What is it about these stories that demand such attention? Heaven knows it seems like more and more films are simple adaptations or retellings of existing stories. Whether fairy tales, comic books, or re-thinks of recent novels, we seem to be retelling an awful lot of stories rather than reimagining them.
There’s nothing wrong with a good retelling. While I haven’t seen it yet, I understand the new True Grit film is a significant improvement over the John Wayne version—or at least closer to the original novel. Frankly, I think the Dark Knight films are real improvements over both the Tim Burton and William Dozier versions, though it still misses both the heart and soul of either Bob Kane’s original comic book or Frank Miller’s startling re-imagination of Kane’s original.
There’s the upcoming rethink of Spiderman (yet again). The umpteenth retry of The Hulk. Yet another Ice Age sequel to complement yet another Shrek sequel. There’s even a new Snow White and the Huntsman as another in a long string of retellings (I watched a German adaptation this morning called 7 Dwarves). We’ll see when the next Beauty and the Beast comes out.
Many of these retellings attempt to update the story for a modern audience. I quite liked the Ever After update to Cinderella, though Tangled left me somewhat flat as a retelling of Rapunzel. (Honestly, I’ve never found a more interesting telling of Cinderella than the Grimm Brother’s original Ashenputtel, with its foot-disfiguring sisters and eye-plucking birds—grim, indeed.) I ended up with mixed feelings about Tin Man, an updated sequel to The Wizard of Oz that put in all the dark details and violence I would expect of an adult-audience reimagination of Frank Baum.
So my question is why so much retelling or simple recasting of classic tales rather than true reimagination? I have nothing against starting from a traditional take and generating a new story from it. My first creative writing class at BYU included an exercise where we started from a biblical parable (I chose the prodigal son) and used it to generate a new story that was not an evident retelling. Years later noted genre author David Farland suggested using historical events as plot frameworks for new stories; I promptly imagined the Willey Handcart company version of a planetary exploration story—details that informed the movement of the story, but did not form the basis of the tale.

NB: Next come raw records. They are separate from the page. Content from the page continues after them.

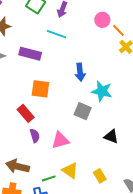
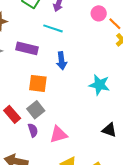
blue arrow: (80, 72) -> (62, 61), moved
gray square: (83, 111) -> (36, 110), moved, turned 30
red rectangle: (26, 113) -> (12, 114), moved

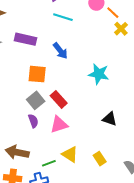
cyan line: (53, 28) -> (63, 17), moved
blue arrow: (62, 61) -> (60, 51), turned -30
red rectangle: (12, 114) -> (59, 99), moved

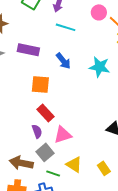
cyan star: (99, 74) -> (100, 67), moved
red rectangle: (59, 99) -> (45, 113), moved
gray square: (36, 100) -> (45, 152), moved
green line: (49, 163) -> (53, 174), turned 40

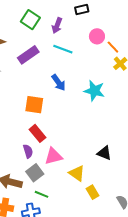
purple rectangle: (28, 50) -> (28, 55), moved, turned -50
yellow triangle: (74, 164) -> (77, 173), moved

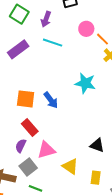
blue arrow: (59, 83) -> (51, 100), moved
purple semicircle: (28, 151) -> (21, 146), turned -136
yellow rectangle: (92, 192) -> (96, 178), moved, turned 40

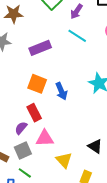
purple rectangle: (18, 49) -> (40, 48), moved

One of my favorite novellas of all time was written by LDS author Russell Asplund, who found himself unsatisfied by the Data character in Star Trek: The Next Generation (himself a Pinocchio character who just wanted to become a real boy). Asplund completely inverted the story and instead of telling about an automaton that wanted to become a real boy he told of an animated wooden golem who just wanted to be a good piece of wood that could be fashioned into something useful. His story, The Unhappy Golem of Rabbi Leitch, won the quarterly first prize in the Writers of the Future contest that so many other LDS authors have also won.
Not so much a retelling as a true reimagination. A new story inspired by the original (and at least one of its retellings), but that diverged in nearly all the details, if not the thematic foundation.
As Mormons we have an expanded set of cultural tales on which to base plot frameworks, or thematic foundations, or even simple retellings. We have not only those tales available to everyone (Aesop, Grimm, Andersen, etc.), but the unique tales of our own people and culture from which to draw. Maybe this is one of the many reasons that stories by LDS writers are often viewed as fresher or more unique.
Whatever the case, there is more than one way to use an existing story to seed another. They don’t all have to be retellings, resettings, or simple updates; our stories can also be reimaginings that recast old takes in light of new times, places, situations, and technologies. We can build, line upon line and precept on precept, on the stories we know to create new wine for new bottles, not just another repackaging of the same old stories told so often before.